Kiley told FOX 11 he believes Newsom has drastically overstepped what California’s emergency powers allow him to do.“
He claims that right now because there’s a state of emergency, all the powers of the state, including the powers of the whole legislature, are in his hands, and we disagree with that, we don’t think there’s any authority in California law to make the state into a one-person government, and if there were a law that said that, it would go against that law,” he said.
Newsom’s attorneys said in court on Wednesday that the state legislature moves too slowly, and that the Governor had to exercise his authority to made decisions for the good of the public during the crisis.
Newsom’s office did not respond to FOX 11’s request for comment Wednesday afternoon.“That’s one of the things that they’ve argued, we’re in an emergency and it takes a long time to pass a law, so the governor should be able to snap his fingers and do it on his own,” Kiley said.
“It’s entirely rational for people to feel like that’s a lot of government in our lives, and that’s exactly right, it is, but that doesn’t necessarily mean it’s illegal,” said Jessica Levinson, a constitutional law professor at Loyola Law School.
“The way our system is set up is governors have broad emergency authority, that includes for health, for safety, for welfare, so in times of emergencies, in times of crisis, governors can do things we never would have expected in normal times.
Newsom has to show he’s serving an important governmental interest, and the way he’s serving it is a proper fit.

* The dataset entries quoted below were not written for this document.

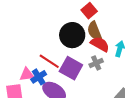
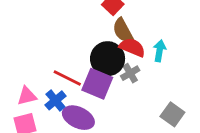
black circle: (72, 35) -> (108, 59), moved
pink triangle: (27, 74) -> (27, 96), moved

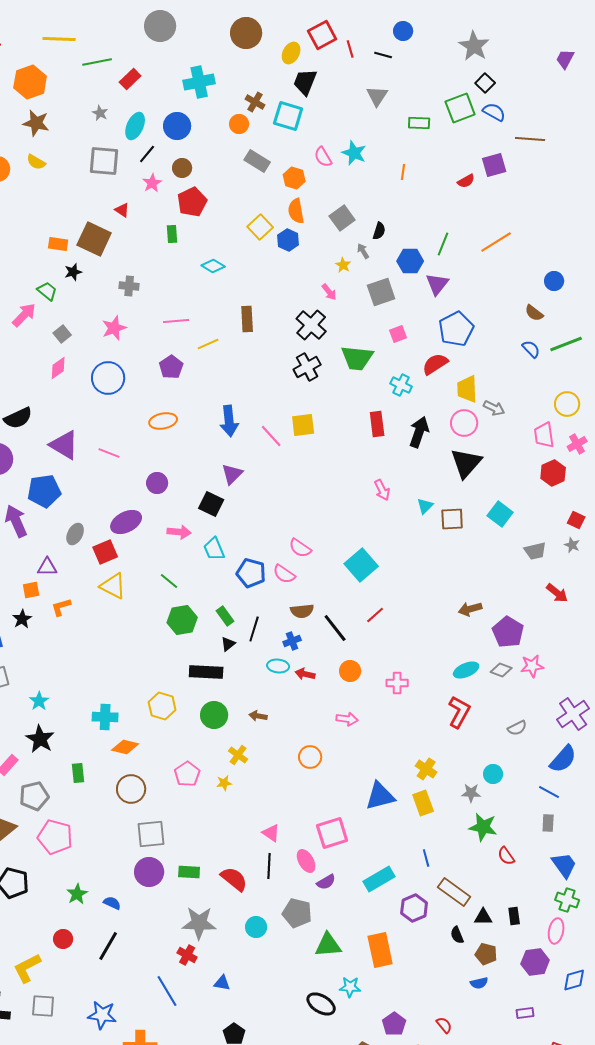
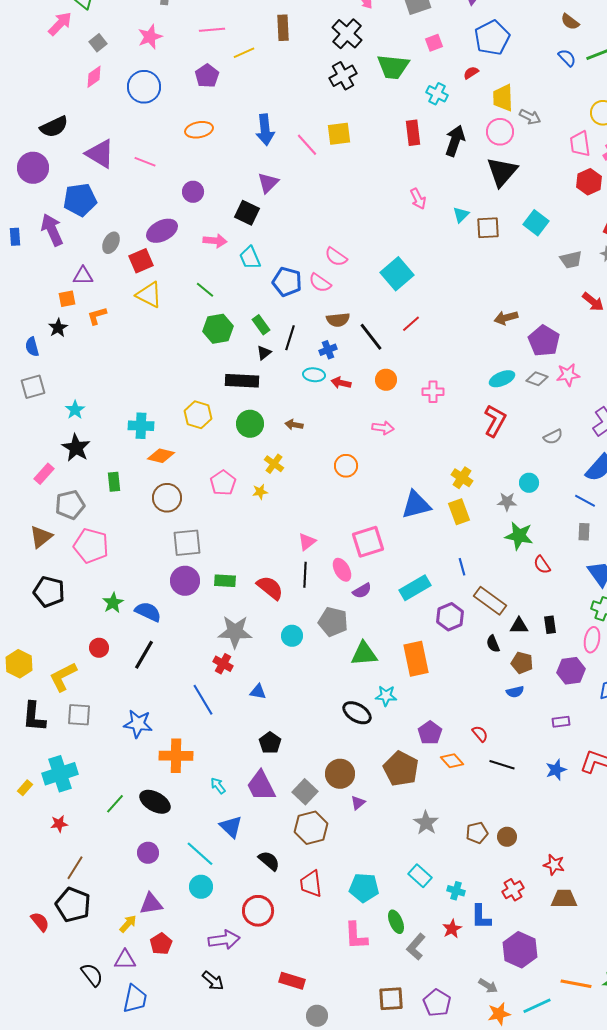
red semicircle: (435, 364) -> (471, 73), size x0.6
pink triangle: (271, 833) -> (307, 542), turned 48
blue semicircle: (112, 903) -> (148, 612), size x1.5

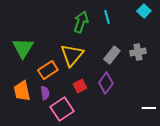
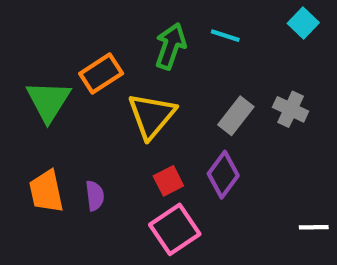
cyan line: (107, 17) -> (225, 36), turned -56
gray cross: (138, 52) -> (291, 109), turned 35
orange rectangle: (48, 70) -> (101, 74), moved
pink square: (62, 109) -> (175, 229), moved

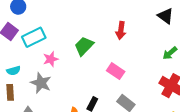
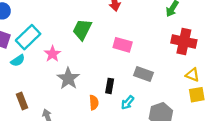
cyan semicircle: (13, 71) -> (18, 60), moved
gray star: (41, 83) -> (68, 78), moved, turned 30

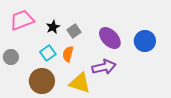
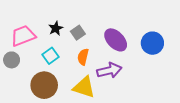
pink trapezoid: (22, 20) -> (23, 36), moved
orange semicircle: (68, 54) -> (83, 57), moved

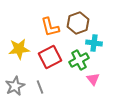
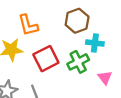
orange L-shape: (50, 27) -> (28, 25), moved
pink triangle: (93, 79) -> (105, 78), moved

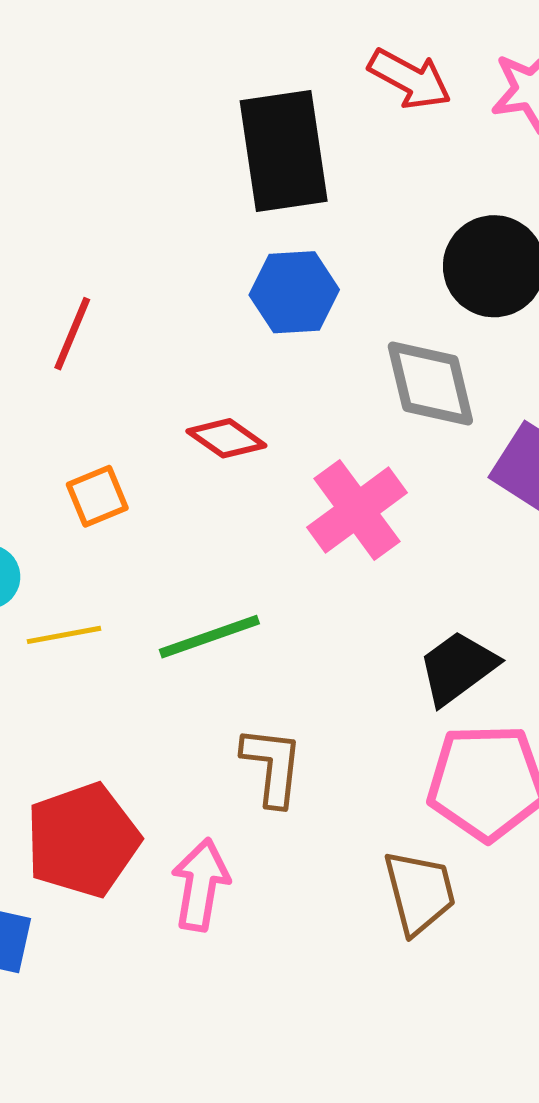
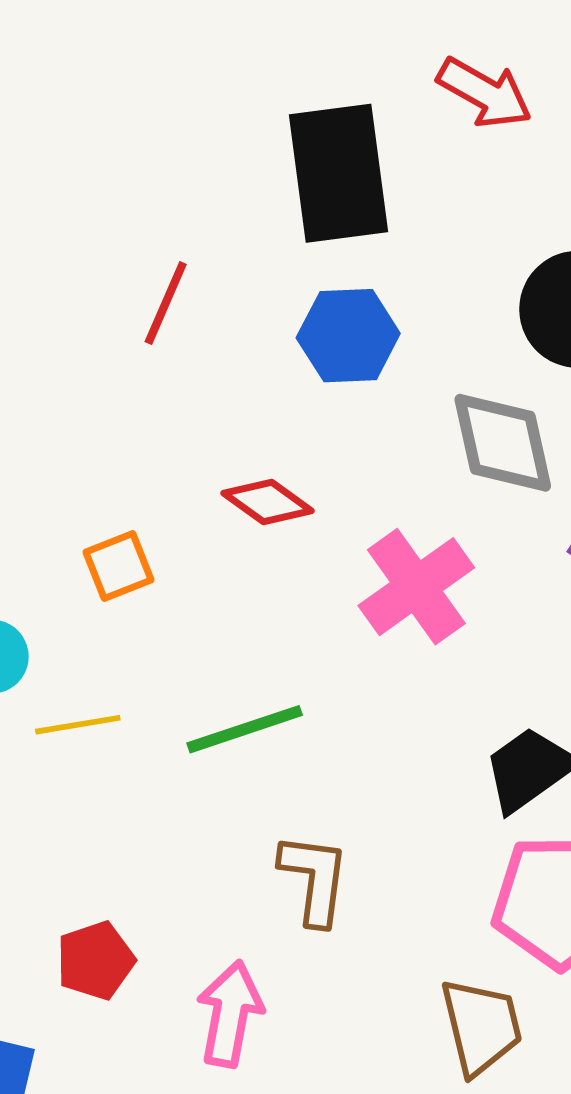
red line: (72, 334) -> (166, 303), moved
red pentagon: (83, 840) -> (95, 960), size x0.6

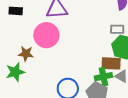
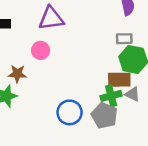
pink circle: (46, 35) -> (41, 50), size x0.6

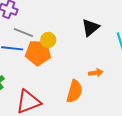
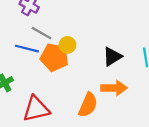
black triangle: (90, 28) -> (112, 57), moved
orange arrow: (96, 73) -> (114, 88), size x1.6

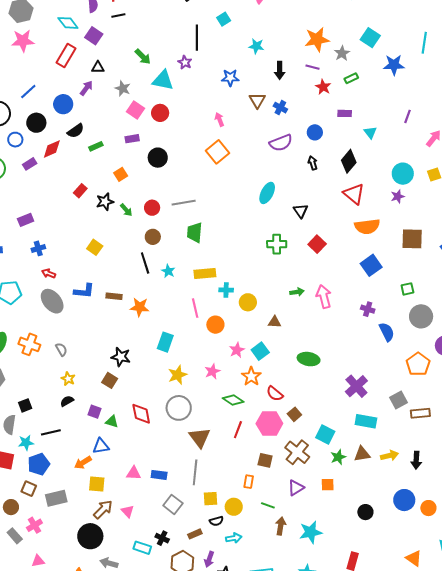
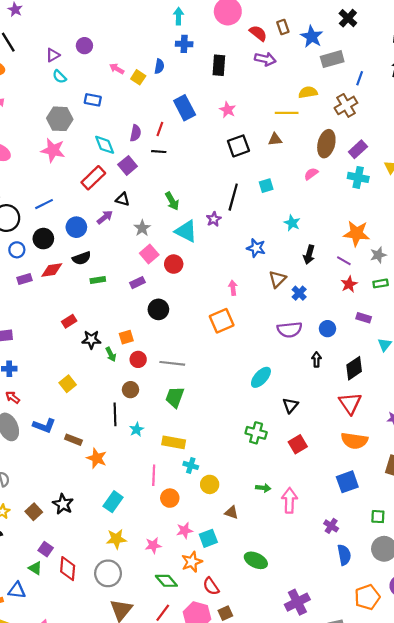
purple rectangle: (132, 139) -> (137, 283), turned -32
orange square: (121, 174) -> (126, 337), moved
brown square: (110, 380) -> (34, 512), moved
purple square: (95, 412) -> (46, 549), moved

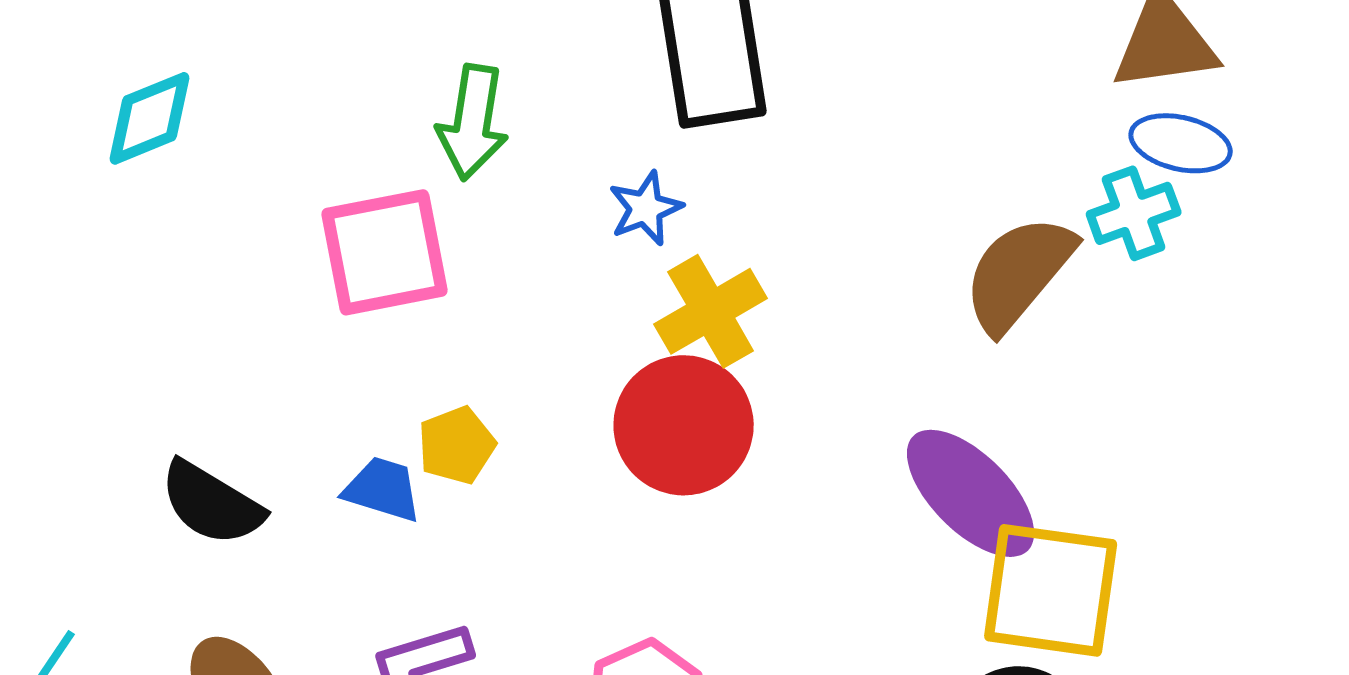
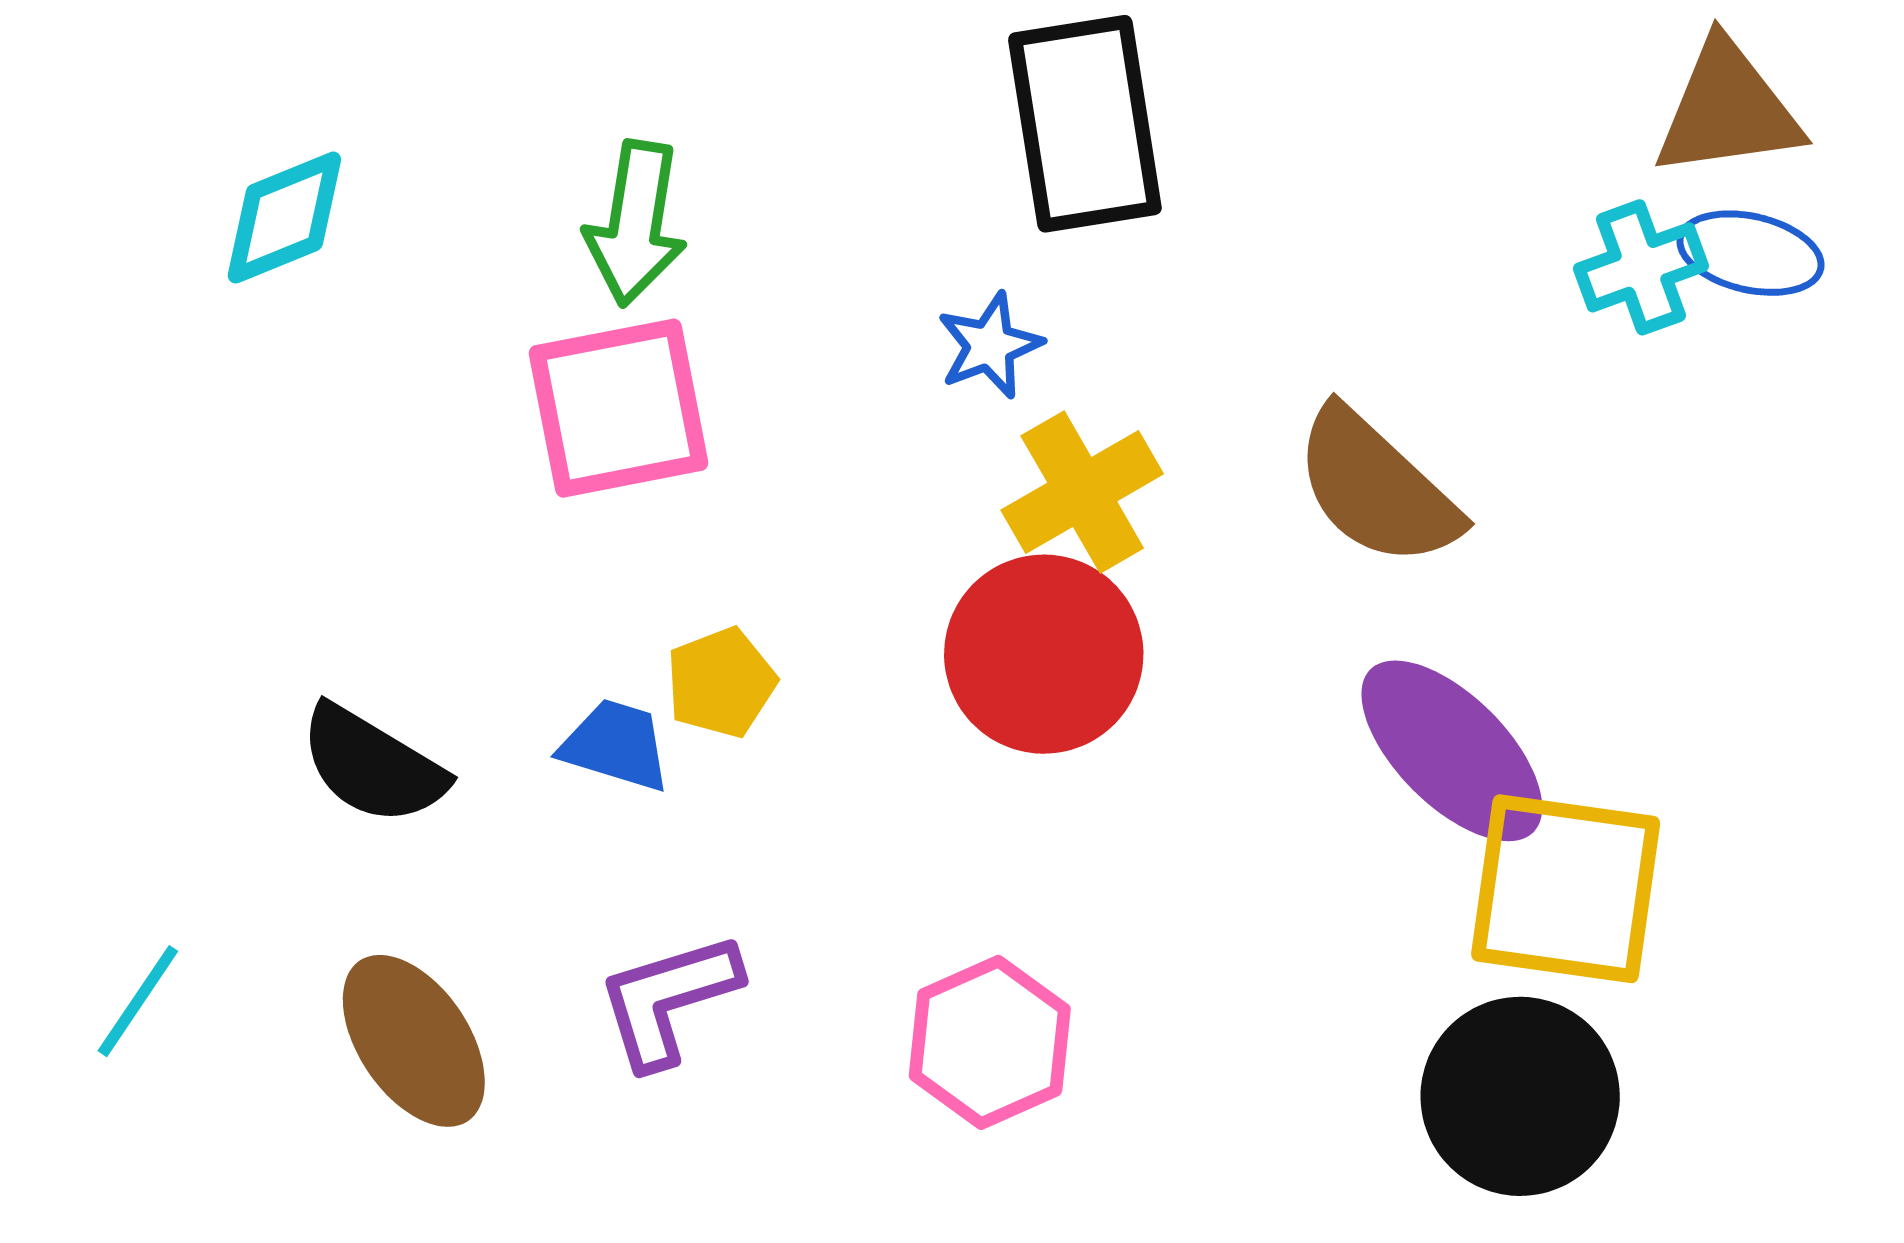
green arrow: (473, 122) -> (636, 223), moved
cyan cross: (1134, 213) -> (1641, 267), moved
brown semicircle: (1019, 273) -> (1376, 488), moved, turned -87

The judge is expected to make her ruling in the next two days, and Kiley is feeling cautiously optimistic.
“I’m not sure that the governor’s attorneys really provided any legal argument to defend his conduct,” he said. “So I hope it will be an important moment for our state in putting an end to this idea that we can have an autocracy for 8 months with no end in sight.”
Kiley said that if the judge sides with his legal argument, he will ask that the Governor be restrained from issuing any further unconstitutional executive orders in the future.